Проведя её по этим улочкам, я хотел показать ей другой мир, что есть ещё возможность зацепиться здесь, построить новый уютный уголок, обрести свободу, пусть и заключённую в новые рамки, но они были бы поставлены нами, мы будем властвовать над ними, а не они над нами. Но у свободы не может быть рамок, как он этого не может понять! Нет половинчатости: есть только свобода и несвобода, всё остальное иллюзия и обман. И мы даже не говорили об этом: всё было понятно без слов, разумеется, как и всегда: дороги назад больше не было.
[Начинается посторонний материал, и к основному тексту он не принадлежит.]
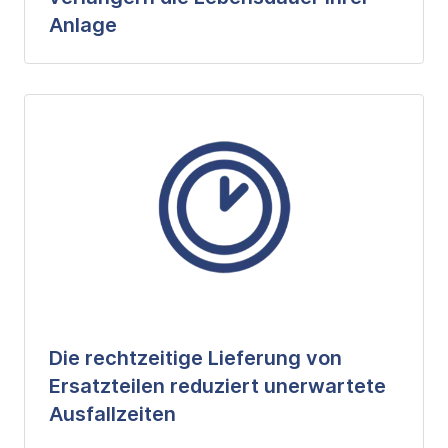
Anlage
Die rechtzeitige Lieferung von
Ersatzteilen reduziert unerwartete
Ausfallzeiten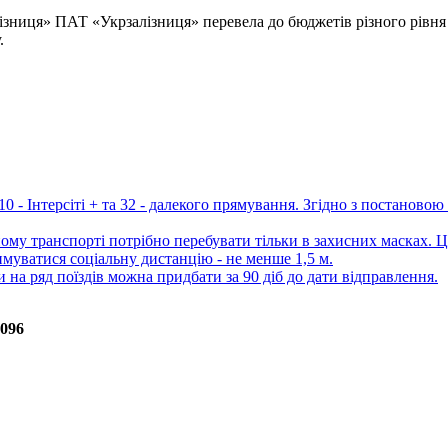
лізниця» ПАТ «Укрзалізниця» перевела до бюджетів різного рівня
.
10 - Інтерсіті + та 32 - далекого прямування. Згідно з постанов
ному транспорті потрібно перебувати тільки в захисних масках. Ц
муватися соціальну дистанцію - не менше 1,5 м.
и на ряд поїздів можна придбати за 90 діб до дати відправлення.
096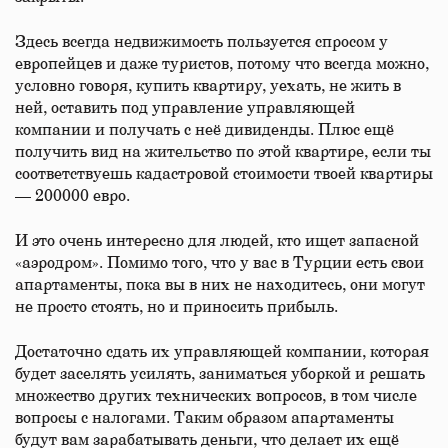
Здесь всегда недвижимость пользуется спросом у
европейцев и даже туристов, потому что всегда можно,
условно говоря, купить квартиру, уехать, не жить в
ней, оставить под управление управляющей
компании и получать с неё дивиденды. Плюс ещё
получить вид на жительство по этой квартире, если ты
соответствуешь кадастровой стоимости твоей квартиры
— 200000 евро.
И это очень интересно для людей, кто ищет запасной
«аэродром». Помимо того, что у вас в Турции есть свои
апартаменты, пока вы в них не находитесь, они могут
не просто стоять, но и приносить прибыль.
Достаточно сдать их управляющей компании, которая
будет заселять усилять, заниматься уборкой и решать
множество других технических вопросов, в том числе
вопросы с налогами. Таким образом апартаменты
будут вам зарабатывать деньги, что делает их ещё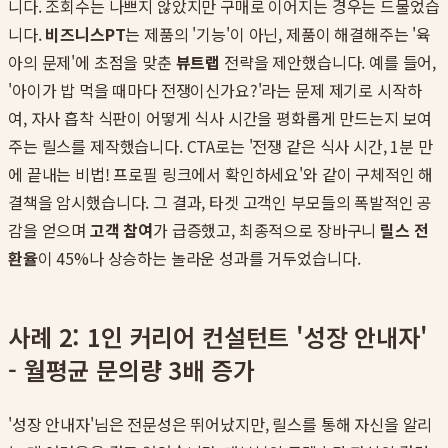
니다. 조회수는 나쁘지 않았지만 구매로 이어지는 경우는 드물었습
니다.
비즈니스PT
는 제품의 '기능'이 아닌, 제품이 해결해주는 '육
아의 문제'에 초점을 맞춘
뷰트랩
전략을 제안했습니다. 예를 들어,
'아이가 밥 먹을 때마다 전쟁이신가요?'라는 문제 제기로 시작하
여, 자사 흡착 식판이 어떻게 식사 시간을 평화롭게 만드는지 보여
주는 릴스를 제작했습니다. CTA로는 '전쟁 같은 식사 시간, 1분 만
에 끝내는 비법! 프로필 링크에서 확인하세요'와 같이 구체적인 해
결책을 암시했습니다. 그 결과, 타겟 고객인 부모들의 폭발적인 공
감을 얻으며
고객 참여
가 급증했고, 최종적으로 장바구니
릴스 전
환율
이 45%나 상승하는 놀라운 성과를 거두었습니다.
사례 2: 1인 커리어 컨설턴트 '성장 안내자'
- 월평균 문의량 3배 증가
'성장 안내자'님은 전문성은 뛰어났지만, 릴스를 통해 자신을 알리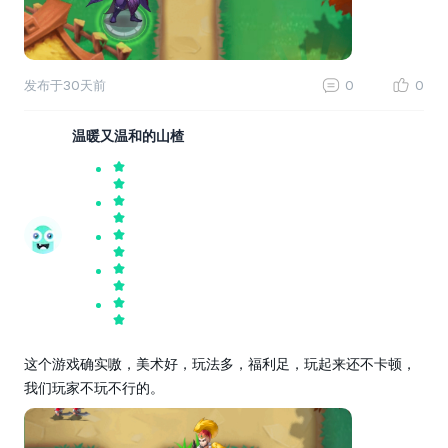
发布于
30天前
0
0
温暖又温和的山楂
这个游戏确实嗷，美术好，玩法多，福利足，玩起来还不卡顿，
我们玩家不玩不行的。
Последняя, оставленная мною зацепка, тонкая нить, связывавшая нас с окружающей реальностью, оборвалась, окончательно похоронив надежду на другой исход. Теперь уж точно пути назад больше не было, и хорошо, что он понял это сейчас, а не когда мы будем стоять на грани, одни, освобождённые от себя, от мира, от других и даже, как это нелепо бы не звучало, от условностей свободы...

Мы вышли к центральной улице старого города, оставив за спиной огромный мир, наполненный не только длинными тенями деревьев и жизнями населявших его обитателей, но и тихим трепетом уходящего долгого дня. Не по времени, а по ощущениям, этот день был самым длинным в моей жизни, вобравший в себя нас без остатка. Она устала идти, и мы присели на скамейку в ближайшем сквере, где гравий, перемешанный с окурками, заменял дорожки, а голуби и бродячие собаки были полновластными хозяевами, опустошая урны в поисках еды и, словно саранча, преследовали каждого посетителя, который хотя бы потенциально мог покормить. Он меня совсем вымотал, но силы ещё были, нужно только присесть на минутку, отдохнуть, понаблюдать за всем, что происходит вокруг. Но ничего особенного не случалось: колесили машины, подмигивая фарами, суетились люди, рано опускался вечер, но все к этому привыкли. В окнах домов, окружавших это небольшое пространство зелени и мимолётного отдыха, загорались электрические лампочки, открывавшие все тайны жизни обитателей квартир: у кого-то сползали со стен обои, повреждённые внезапным потопом, виновниками коего были соседи сверху, а, между тем, они сами возились на кухне, периодически обнимаясь и расходясь. В других окнах виднелся силуэт телевизора, его матово-синий отблеск, а ещё в одном, – застывшая фигура растрёпанной девушки, которая удобно села на подоконник, уткнувшись в книгу, лишь изредка поправлявшая сползавшие с носа очки. Множество картин, скрывавшие за собой жизни и судьбы, многие из которых (абсолютное большинство) не подозревало о нашем существовании и о наших замыслах, способных, как нам казалось, погубить только нас, оставив весь остальной мир нетронутым, коварно-ограниченным. Что говорить, они и о себе редко задумывались, погружённые в проблемы связанные с работой, кредитами, детьми и престарелыми родителями. На себя времени оставалось только ночью: оно тратилось на «дежурный сон и секс»; мы же были эгоистами: никому ничего не должны, ни от кого не зависели, только двое. Я машинально взял её за руку, несильно сжав тонкую кисть. У него были очень тёплые руки, которые очень скоро должны были держать холодную сталь, безжалостно управлять ею, заставлять подчиняться. Но это не украсит его руки: для них больше подойдут ласки и созидание, например, вымешивать тесто для хлеба или копаться в рыхлой почве, стараясь вырастить очередной урожай моркови или баклажанов, но никак не смерть...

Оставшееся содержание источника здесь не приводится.